Daily HRVB practice:

To facilitate accurate assessment of practice, participants were asked to keep a daily practice log using forms provided by experimenters. Participants were asked to record the total number of minutes they practiced each day in the AM and PM. Ranges were not provided; rather participants were asked to record the exact number of minutes practiced. Participants provided this information to research assistants over the phone during weekly timeline follow-back interviews (Sobell and Sobell 2015). If participants forgot to fill out their form on certain days, research assistants used timeline follow-back strategies articulated by Sobell & Sobell (Sobell & Sobell, 1992) to help participants accurately remember their practice times.

2.4. Study procedures

Participants in the waitlist condition completed the PACS, BAI, BDI, and PSS on four occasions over the 12-week semester (occasions 1–4). They were allowed to continue any treatment as usual including conventional recovery services offered by the Recovery House and/or outside therapies. Participants in the HRVB condition responded to the PACS and PSS at each occasion and to the BAI and BDI on occasions 5, 8, 11, and 12. They received 8 sessions of manualized HRVB training (Lehrer, Vaschillo, & Vaschillo, 2000) over the course of a university semester (~12 weeks), starting on occasion 5. Participants were trained to practice breathing at their own resonance frequency (identified when respiration and heart rate oscillations achieved phase) with the help of visual pacers and electronic monitoring of the heart rate. In addition, they were asked to practice resonance frequency breathing for 15-min periods twice daily on their own. For practice, participants were provided with either a StressEraser HRVB device (Heilman, Handelman, Lewis, & Porges, 2008) or Stress Doctor HRVB app for smartphone (Azumio, Inventor, 2012) depending on their preference. This study was conducted in accordance with the institutional review board guidelines at the home institution. Details of the study procedures were previously reported (Eddie et al., 2018).

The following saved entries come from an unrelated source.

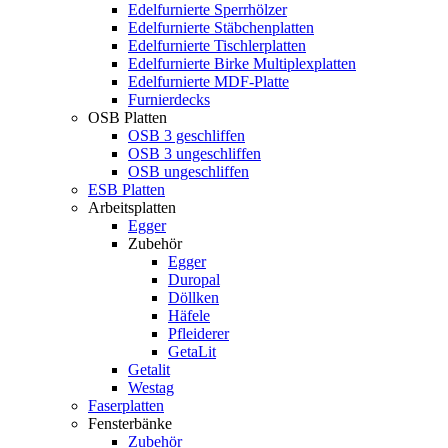
Edelfurnierte Sperrhölzer
Edelfurnierte Stäbchenplatten
Edelfurnierte Tischlerplatten
Edelfurnierte Birke Multiplexplatten
Edelfurnierte MDF-Platte
Furnierdecks
OSB Platten
OSB 3 geschliffen
OSB 3 ungeschliffen
OSB ungeschliffen
ESB Platten
Arbeitsplatten
Egger
Zubehör
Egger
Duropal
Döllken
Häfele
Pfleiderer
GetaLit
Getalit
Westag
Faserplatten
Fensterbänke
Zubehör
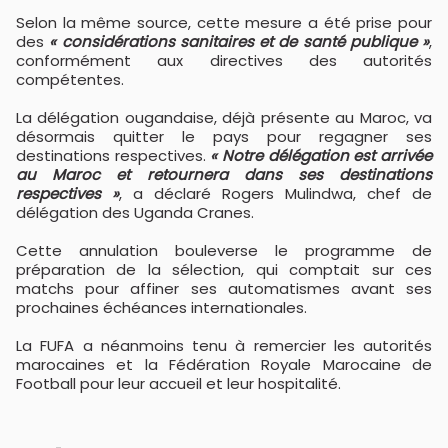
Selon la même source, cette mesure a été prise pour
des
« considérations sanitaires et de santé publique »
,
conformément aux directives des autorités
compétentes.
La délégation ougandaise, déjà présente au Maroc, va
désormais quitter le pays pour regagner ses
destinations respectives.
« Notre délégation est arrivée
au Maroc et retournera dans ses destinations
respectives »
, a déclaré Rogers Mulindwa, chef de
délégation des Uganda Cranes.
Cette annulation bouleverse le programme de
préparation de la sélection, qui comptait sur ces
matchs pour affiner ses automatismes avant ses
prochaines échéances internationales.
La FUFA a néanmoins tenu à remercier les autorités
marocaines et la Fédération Royale Marocaine de
Football pour leur accueil et leur hospitalité.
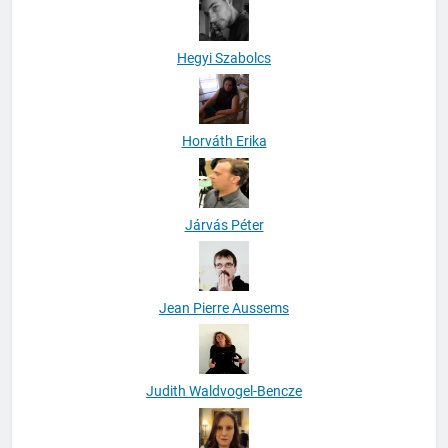
Hegyi Szabolcs
Horváth Erika
Járvás Péter
Jean Pierre Aussems
Judith Waldvogel-Bencze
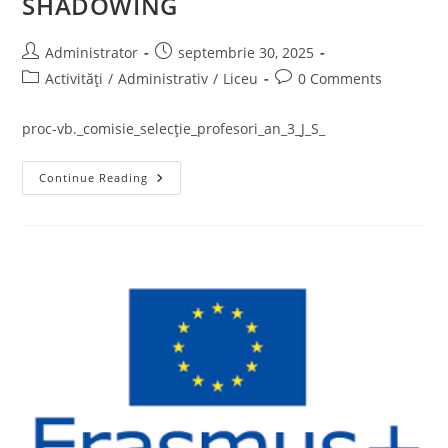
SHADOWING
Post
Post
Administrator
septembrie 30, 2025
author:
published:
Post
Post
Activități
/
Administrativ
/
Liceu
0 Comments
category:
comments:
proc-vb._comisie_selecție_profesori_an_3_J_S_
REZULTATE
Continue Reading
–
SELECŢIE
MOBILITĂȚI
PROFESORI
–
JOB
SHADOWING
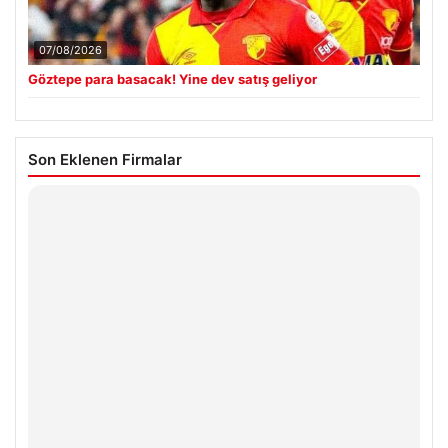
07/08/2026
Göztepe para basacak! Yine dev satış geliyor
Son Eklenen Firmalar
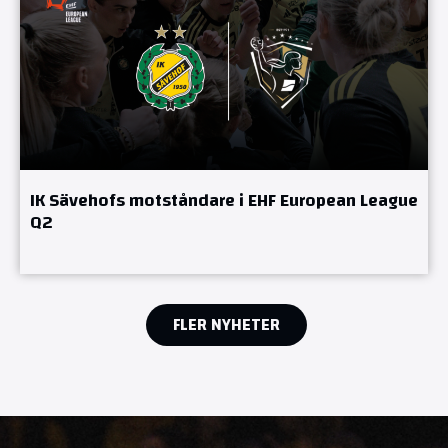
IK Sävehofs motståndare i EHF European League
Q2
FLER NYHETER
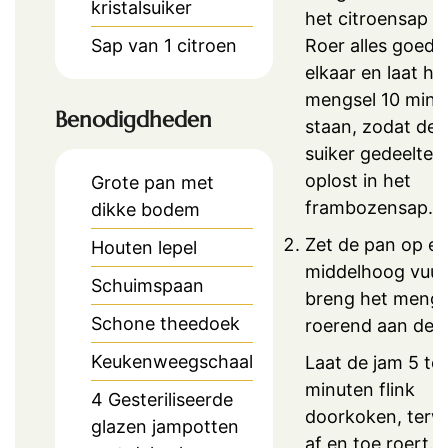
kristalsuiker
het citroensap t
Roer alles goed 
Sap van 1 citroen
elkaar en laat he
mengsel 10 minu
Benodigdheden
staan, zodat de
suiker gedeeltelij
oplost in het
Grote pan met
frambozensap.
dikke bodem
Zet de pan op e
Houten lepel
middelhoog vuur
Schuimspaan
breng het mengse
Schone theedoek
roerend aan de 
Keukenweegschaal
Laat de jam 5 tot
minuten flink
4 Gesteriliseerde
doorkoken, terwij
glazen jampotten
af en toe roert.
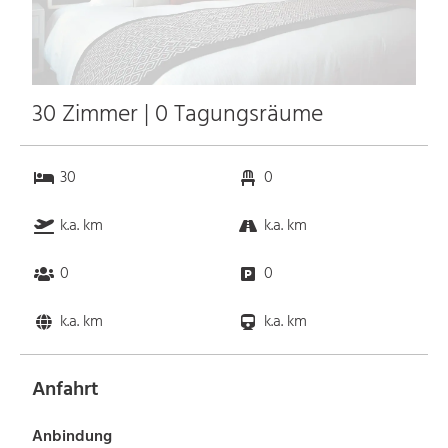
30 Zimmer | 0 Tagungsräume
30
0
k.a. km
k.a. km
0
0
k.a. km
k.a. km
Anfahrt
Anbindung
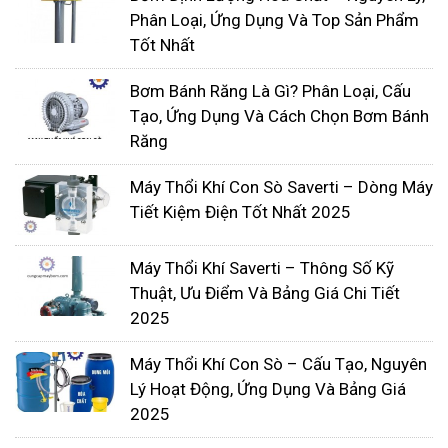
Phân Loại, Ứng Dụng Và Top Sản Phẩm
Tốt Nhất
Bơm Bánh Răng Là Gì? Phân Loại, Cấu
Tạo, Ứng Dụng Và Cách Chọn Bơm Bánh
Răng
Máy Thổi Khí Con Sò Saverti – Dòng Máy
Bơm thực phẩm
Tiết Kiệm Điện Tốt Nhất 2025
Bơm thực phẩm
là một loại máy bơm đặc biệt
được thiết kế để bơm chất lỏng thực phẩm và
Máy Thổi Khí Saverti – Thông Số Kỹ
đảm bảo tính an toàn và vệ sinh cao. Với vật liệu
Thuật, Ưu Điểm Và Bảng Giá Chi Tiết
2025
chất lượng thực phẩm và các tính năng đáng tin
cậy, bơm thực phẩm đáp ứng các tiêu chuẩn
Máy Thổi Khí Con Sò – Cấu Tạo, Nguyên
nghiêm ngặt của ngành thực phẩm và đồ uống.
Lý Hoạt Động, Ứng Dụng Và Bảng Giá
Nó được sử dụng để bơm các loại sữa, nước giải
2025
khát, dầu ăn, nước ép trái cây và các chất lỏng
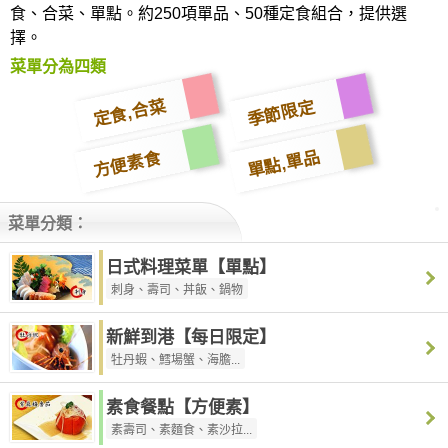
食、合菜、單點。約250項單品、50種定食組合，提供選
擇。
菜單分為四類
定食,合菜
季節限定
單點,單品
方便素食
菜單分類：
日式料理菜單【單點】
刺身、壽司、丼飯、鍋物
新鮮到港【每日限定】
牡丹蝦、鱈場蟹、海膽...
素食餐點【方便素】
素壽司、素麵食、素沙拉...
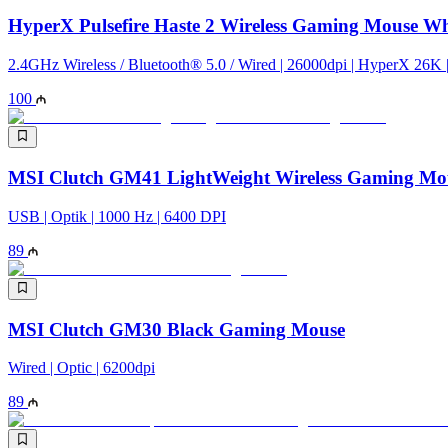
HyperX Pulsefire Haste 2 Wireless Gaming Mouse 
2.4GHz Wireless / Bluetooth® 5.0 / Wired | 26000dpi | HyperX 26K 
100
MSI Clutch GM41 LightWeight Wireless Gaming Mo
USB | Optik | 1000 Hz | 6400 DPI
89
MSI Clutch GM30 Black Gaming Mouse
Wired | Optic | 6200dpi
89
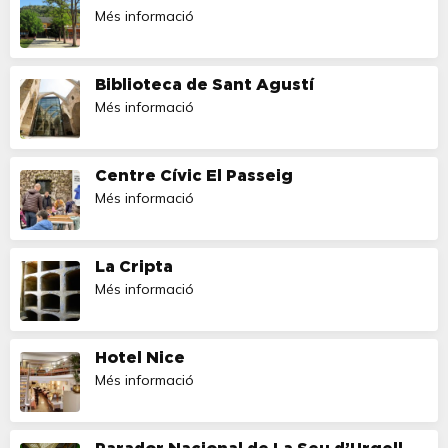
Més informació
Biblioteca de Sant Agustí
Més informació
Centre Cívic El Passeig
Més informació
La Cripta
Més informació
Hotel Nice
Més informació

2.5. Analytical procedures in multilevel modeling

A multilevel modeling approach was used to perform a longitudinal analysis of craving changes over time and across conditions using the Statistical Package for the Social Sciences (SPSS) version 23.0. The purposes of these analyses were to (1) describe the average pattern of craving changes over time, (2) describe the individual differences within these changes, and (3) predict between-person differences and the remaining within-person variation over time. A series of mixed effects random coefficient models were analyzed with observations at level-1 nested within persons at level-2. These analyses modeled within-person and between-person craving variations simultaneously at both levels. Within-person predictors of craving included depression, anxiety, and perceived stress. Between-person predictors of craving included age, sex, length of abstinence, and dose of daily HRVB practice.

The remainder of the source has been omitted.